- Triage bugs
HBase server load after the 1.7 push was significantly higher than pre 1.7. High enough that we were getting region timeouts a few times a week which would cause processors to fail. There are two main reasons for high load on the cluster:
- Too many regions per server -- This is due in part to the initial settings we had in production prior to 1.7. We have improved on these settings and we are now creating larger regions for new data, but we still have a lot of old data that must be migrated / manipulated to bring the total count of regions down. While it is certainly possible for HBase to handle this size of data, we don't have enough nodes currently to make it comfortable.
- The WAL (write-ahead log) HLog files used to store new data before it is flushed out to the cluster and replicated were rolling over too quickly.
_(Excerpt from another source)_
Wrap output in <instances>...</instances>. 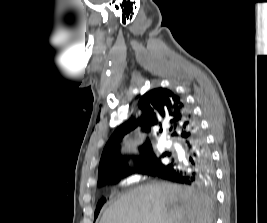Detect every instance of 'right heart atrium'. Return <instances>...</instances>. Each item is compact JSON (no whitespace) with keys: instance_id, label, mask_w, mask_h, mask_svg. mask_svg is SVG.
<instances>
[{"instance_id":"obj_1","label":"right heart atrium","mask_w":267,"mask_h":223,"mask_svg":"<svg viewBox=\"0 0 267 223\" xmlns=\"http://www.w3.org/2000/svg\"><path fill=\"white\" fill-rule=\"evenodd\" d=\"M143 178H144V176H143V173L141 172V170L132 171V172L124 175L120 179V181L118 183V187L126 188L129 186H132V185L140 182Z\"/></svg>"}]
</instances>
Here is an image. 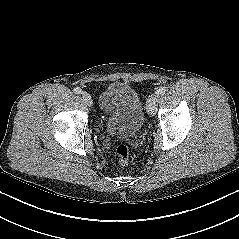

We had a setting of 2MB for these files, and this means that we were frequently rolling the logs several times a second. On Monday, we restarted the cluster with a change to increase the HLog file size to 16MB. This had a huge beneficial impact on the load of the system. It does slightly increase the chance of losing a small number of crash reports (worst case estimate would be around 400 raw reports) in the event of a region server crash. This problem will go away with the next major version of HBase which provides better append support.
On Tuesday, we brought the cluster down again to upgrade the Hadoop and HBase libraries to the official latest stable versions. This also restored our ability to stop a single region server node if needed. Unfortunately, there were two regressions in the updated configuration files, and one missed step in the upgrade process. This increased the amount of downtime from an estimated 30 minutes to about 50. It also resulted in the failure of a couple of region servers this morning. The missing config setting was updated and we did a rolling restart of the cluster. There was a very short interruption in processing (two or three minutes) when one of the region servers restarted.
The next big step is to reduce the total number of regions in the cluster by migrating/merging our old data into the new format. We will be working on that this week and testing to have a method that has minimal impact on the live system.
We have a bug open to improve our config management process to prevent the regression of settings impacting future upgrades.
We are also updating our operation notes wiki pages to provide IT with better descriptions of problems and actions to correct them and also who to contact in case an escalation to the Metrics team is needed.
- As we all now know, this was a git lock issue
- We will have a separate postmortem - Friday?